● TASK TO COMPLETE: The response should be the lines of the data, starting at the first and ending at the one that contains "多分、丸一日スキーをしてお腹もちょうど良く空いていた、と", copied without change.

● DATA SHOWN:
□ □ □
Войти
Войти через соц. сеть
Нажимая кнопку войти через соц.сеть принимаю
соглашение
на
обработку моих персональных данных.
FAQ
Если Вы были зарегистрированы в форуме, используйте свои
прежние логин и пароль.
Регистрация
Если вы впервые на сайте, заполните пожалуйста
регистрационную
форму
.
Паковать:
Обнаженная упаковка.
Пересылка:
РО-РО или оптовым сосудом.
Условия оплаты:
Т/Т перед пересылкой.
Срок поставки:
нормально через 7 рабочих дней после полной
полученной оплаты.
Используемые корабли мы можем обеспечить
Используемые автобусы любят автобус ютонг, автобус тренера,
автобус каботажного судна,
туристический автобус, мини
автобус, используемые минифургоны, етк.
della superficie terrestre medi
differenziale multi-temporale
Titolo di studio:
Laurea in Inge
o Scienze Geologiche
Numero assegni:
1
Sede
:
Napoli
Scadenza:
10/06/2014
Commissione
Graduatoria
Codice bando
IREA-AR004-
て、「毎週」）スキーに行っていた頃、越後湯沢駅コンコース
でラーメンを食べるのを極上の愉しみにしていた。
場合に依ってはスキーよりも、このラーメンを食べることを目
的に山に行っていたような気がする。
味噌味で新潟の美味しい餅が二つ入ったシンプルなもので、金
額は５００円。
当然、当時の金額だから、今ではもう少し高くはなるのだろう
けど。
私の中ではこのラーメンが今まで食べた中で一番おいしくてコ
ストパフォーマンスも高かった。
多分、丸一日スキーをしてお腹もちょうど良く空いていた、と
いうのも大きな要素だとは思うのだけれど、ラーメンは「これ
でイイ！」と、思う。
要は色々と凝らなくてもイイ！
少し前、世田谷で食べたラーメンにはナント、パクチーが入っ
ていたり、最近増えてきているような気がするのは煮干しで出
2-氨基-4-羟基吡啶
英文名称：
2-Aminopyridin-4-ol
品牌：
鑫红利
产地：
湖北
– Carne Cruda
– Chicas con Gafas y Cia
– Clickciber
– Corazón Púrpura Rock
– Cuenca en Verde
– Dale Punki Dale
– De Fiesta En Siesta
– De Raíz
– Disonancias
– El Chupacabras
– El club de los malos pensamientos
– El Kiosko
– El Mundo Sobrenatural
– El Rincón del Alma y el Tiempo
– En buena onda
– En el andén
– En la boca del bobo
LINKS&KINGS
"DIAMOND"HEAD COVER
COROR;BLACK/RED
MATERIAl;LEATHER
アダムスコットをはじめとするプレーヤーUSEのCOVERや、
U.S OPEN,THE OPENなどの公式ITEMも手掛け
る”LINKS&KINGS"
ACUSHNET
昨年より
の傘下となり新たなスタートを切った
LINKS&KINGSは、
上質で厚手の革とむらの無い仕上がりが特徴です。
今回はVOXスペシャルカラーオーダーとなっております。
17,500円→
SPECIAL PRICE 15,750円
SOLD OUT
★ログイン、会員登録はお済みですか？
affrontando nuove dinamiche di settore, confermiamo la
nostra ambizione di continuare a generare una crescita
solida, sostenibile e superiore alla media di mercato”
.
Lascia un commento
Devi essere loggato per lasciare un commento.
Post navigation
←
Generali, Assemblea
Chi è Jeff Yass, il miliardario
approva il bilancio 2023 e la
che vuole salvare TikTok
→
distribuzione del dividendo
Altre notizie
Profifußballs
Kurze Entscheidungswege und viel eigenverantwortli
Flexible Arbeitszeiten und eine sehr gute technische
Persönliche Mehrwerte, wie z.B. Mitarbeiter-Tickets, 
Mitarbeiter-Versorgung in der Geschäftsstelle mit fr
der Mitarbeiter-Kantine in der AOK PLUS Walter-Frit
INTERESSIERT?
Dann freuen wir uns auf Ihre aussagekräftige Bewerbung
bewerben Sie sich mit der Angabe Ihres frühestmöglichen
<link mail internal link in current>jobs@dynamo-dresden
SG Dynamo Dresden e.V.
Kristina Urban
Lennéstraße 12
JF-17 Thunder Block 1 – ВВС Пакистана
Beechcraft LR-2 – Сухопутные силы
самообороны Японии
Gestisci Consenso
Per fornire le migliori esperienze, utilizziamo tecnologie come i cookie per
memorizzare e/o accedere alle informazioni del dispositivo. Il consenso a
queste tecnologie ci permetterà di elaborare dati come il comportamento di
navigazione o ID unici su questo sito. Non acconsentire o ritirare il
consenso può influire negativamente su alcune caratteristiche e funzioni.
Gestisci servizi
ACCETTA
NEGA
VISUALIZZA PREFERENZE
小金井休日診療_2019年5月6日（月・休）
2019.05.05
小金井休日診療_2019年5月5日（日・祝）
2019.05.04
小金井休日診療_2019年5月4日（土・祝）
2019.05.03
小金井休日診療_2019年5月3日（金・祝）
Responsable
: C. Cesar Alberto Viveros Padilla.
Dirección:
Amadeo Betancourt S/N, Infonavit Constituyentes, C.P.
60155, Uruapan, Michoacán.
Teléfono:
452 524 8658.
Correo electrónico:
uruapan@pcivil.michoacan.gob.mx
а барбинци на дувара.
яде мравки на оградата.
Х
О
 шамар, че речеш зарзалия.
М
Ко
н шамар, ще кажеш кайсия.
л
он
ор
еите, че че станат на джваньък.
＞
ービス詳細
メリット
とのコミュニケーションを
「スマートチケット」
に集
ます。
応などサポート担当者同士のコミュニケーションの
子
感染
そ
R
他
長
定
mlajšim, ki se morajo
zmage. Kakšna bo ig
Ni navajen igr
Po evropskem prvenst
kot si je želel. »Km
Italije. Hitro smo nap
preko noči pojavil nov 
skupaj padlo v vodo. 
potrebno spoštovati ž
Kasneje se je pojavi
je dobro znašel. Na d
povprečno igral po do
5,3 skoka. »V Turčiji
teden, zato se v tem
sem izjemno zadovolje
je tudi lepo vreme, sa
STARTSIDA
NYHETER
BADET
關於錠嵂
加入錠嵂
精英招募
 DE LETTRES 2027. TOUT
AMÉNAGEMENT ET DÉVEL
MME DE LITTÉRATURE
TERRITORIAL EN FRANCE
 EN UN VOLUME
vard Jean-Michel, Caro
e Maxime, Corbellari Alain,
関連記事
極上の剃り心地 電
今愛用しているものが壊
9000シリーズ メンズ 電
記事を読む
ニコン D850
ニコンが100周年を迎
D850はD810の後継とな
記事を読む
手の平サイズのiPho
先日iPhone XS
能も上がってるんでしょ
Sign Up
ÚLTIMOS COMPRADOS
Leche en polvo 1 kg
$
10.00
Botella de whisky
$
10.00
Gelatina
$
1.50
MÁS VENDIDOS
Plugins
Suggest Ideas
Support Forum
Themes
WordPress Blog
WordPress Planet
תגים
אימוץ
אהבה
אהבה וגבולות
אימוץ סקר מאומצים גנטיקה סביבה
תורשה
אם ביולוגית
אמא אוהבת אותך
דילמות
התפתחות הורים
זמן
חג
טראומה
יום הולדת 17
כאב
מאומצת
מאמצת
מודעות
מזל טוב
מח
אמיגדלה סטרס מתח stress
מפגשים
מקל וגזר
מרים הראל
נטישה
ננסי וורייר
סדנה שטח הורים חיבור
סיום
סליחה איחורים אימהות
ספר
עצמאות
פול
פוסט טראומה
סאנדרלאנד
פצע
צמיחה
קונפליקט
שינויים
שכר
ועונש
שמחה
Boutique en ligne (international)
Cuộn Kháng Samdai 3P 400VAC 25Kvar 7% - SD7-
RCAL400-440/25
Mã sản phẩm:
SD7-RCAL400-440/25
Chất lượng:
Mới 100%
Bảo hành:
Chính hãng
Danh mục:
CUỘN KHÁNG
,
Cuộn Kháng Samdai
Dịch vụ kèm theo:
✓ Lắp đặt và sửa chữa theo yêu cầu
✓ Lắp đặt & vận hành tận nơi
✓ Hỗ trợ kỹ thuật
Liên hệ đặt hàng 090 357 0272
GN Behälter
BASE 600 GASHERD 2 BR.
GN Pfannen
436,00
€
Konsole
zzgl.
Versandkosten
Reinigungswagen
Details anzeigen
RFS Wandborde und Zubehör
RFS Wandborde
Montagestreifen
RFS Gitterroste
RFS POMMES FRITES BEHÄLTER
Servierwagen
□ □ □
● RESULT FOR THIS EXERCISE:
Войти
Войти через соц. сеть
Нажимая кнопку войти через соц.сеть принимаю
соглашение
на
обработку моих персональных данных.
FAQ
Если Вы были зарегистрированы в форуме, используйте свои
прежние логин и пароль.
Регистрация
Если вы впервые на сайте, заполните пожалуйста
регистрационную
форму
.
Паковать:
Обнаженная упаковка.
Пересылка:
РО-РО или оптовым сосудом.
Условия оплаты:
Т/Т перед пересылкой.
Срок поставки:
нормально через 7 рабочих дней после полной
полученной оплаты.
Используемые корабли мы можем обеспечить
Используемые автобусы любят автобус ютонг, автобус тренера,
автобус каботажного судна,
туристический автобус, мини
автобус, используемые минифургоны, етк.
della superficie terrestre medi
differenziale multi-temporale
Titolo di studio:
Laurea in Inge
o Scienze Geologiche
Numero assegni:
1
Sede
:
Napoli
Scadenza:
10/06/2014
Commissione
Graduatoria
Codice bando
IREA-AR004-
て、「毎週」）スキーに行っていた頃、越後湯沢駅コンコース
でラーメンを食べるのを極上の愉しみにしていた。
場合に依ってはスキーよりも、このラーメンを食べることを目
的に山に行っていたような気がする。
味噌味で新潟の美味しい餅が二つ入ったシンプルなもので、金
額は５００円。
当然、当時の金額だから、今ではもう少し高くはなるのだろう
けど。
私の中ではこのラーメンが今まで食べた中で一番おいしくてコ
ストパフォーマンスも高かった。
多分、丸一日スキーをしてお腹もちょうど良く空いていた、と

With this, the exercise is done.